Introduction
Slides of this section
1 Structure and workflow of the tutorial
The workflow of a typical corpus-based study is generally as in the image below.
The sections and their links can be found in the Table of Contents on the left in addition to the table below.
Chapter and content | Link |
---|---|
Chapter 1: Getting started | |
Download and install R/RStudio | link |
Presentation of R/RStudio | link |
Working with markdown files | link |
Chapter 2: Let’s get our data | |
Understanding where the data are on the Internet | link |
Scraping the data from the web with R | link |
Chapter 3: Cleaning and analyzing the data | |
Preprocess the data: Cleaning and transformations | link |
Analyzing the data | link |
The picture and table above show what this tutorial will cover. In other words, this tutorial will not discuss the fundamental concepts of corpus linguistics, how to ask a research question and how to motivate it. If you are interested in it, you can read the book published by Anatol Stefanowitsch in 2020, available for free here. This tutorial will also not discuss advanced statistical methods in corpus linguistics, such as classification analyses or vector space representations.

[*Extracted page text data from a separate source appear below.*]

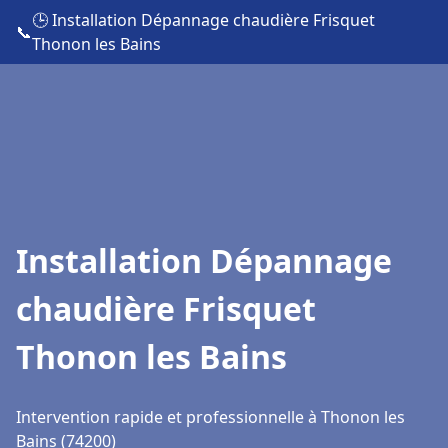
🕒 Installation Dépannage chaudière Frisquet
📞
Thonon les Bains
Installation Dépannage
chaudière Frisquet
Thonon les Bains
Intervention rapide et professionnelle à Thonon les
Bains (74200)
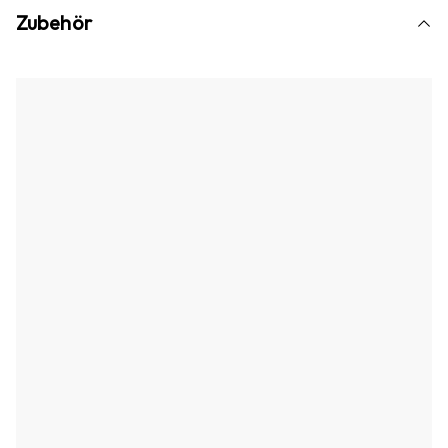
Zubehör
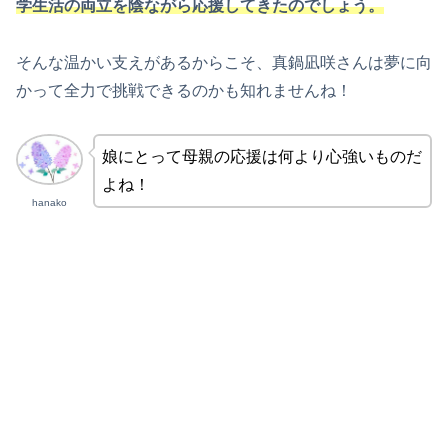
学生活の両立を陰ながら応援してきたのでしょう。
そんな温かい支えがあるからこそ、真鍋凪咲さんは夢に向
かって全力で挑戦できるのかも知れませんね！
娘にとって母親の応援は何より心強いものだ
よね！
hanako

2 How to get through the exercises
The best (if not only) way to learn how to use programming language is just with practice. There are two ways to do so throughout the tutorial. In either case, I highly recommend to use markdown scripts (to know more about markdown scripts, you can refer to Section 1.3.
- I will provide at the beginning of each section a markdown file prefilled with the structure of the section. You can download this file and open it with R, and just paste the codes at the relevant sections of the script.
- Alternatively, you may wish to write the script yourself, and to work based on the codes in each section. This is also a great way to learn how to structure a markdown file alone!